◆ REQUIRED ACTION
All of the data, except its images, should be set down exactly as it appears.
+++ MATERIAL SHOWN
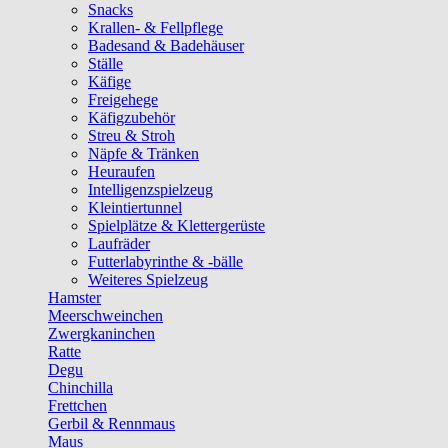
Snacks
Krallen- & Fellpflege
Badesand & Badehäuser
Ställe
Käfige
Freigehege
Käfigzubehör
Streu & Stroh
Näpfe & Tränken
Heuraufen
Intelligenzspielzeug
Kleintiertunnel
Spielplätze & Klettergerüste
Laufräder
Futterlabyrinthe & -bälle
Weiteres Spielzeug
Hamster
Meerschweinchen
Zwergkaninchen
Ratte
Degu
Chinchilla
Frettchen
Gerbil & Rennmaus
Maus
++++++
◆ ANSWER TO THE EXERCISE
Snacks
Krallen- & Fellpflege
Badesand & Badehäuser
Ställe
Käfige
Freigehege
Käfigzubehör
Streu & Stroh
Näpfe & Tränken
Heuraufen
Intelligenzspielzeug
Kleintiertunnel
Spielplätze & Klettergerüste
Laufräder
Futterlabyrinthe & -bälle
Weiteres Spielzeug
Hamster
Meerschweinchen
Zwergkaninchen
Ratte
Degu
Chinchilla
Frettchen
Gerbil & Rennmaus
Maus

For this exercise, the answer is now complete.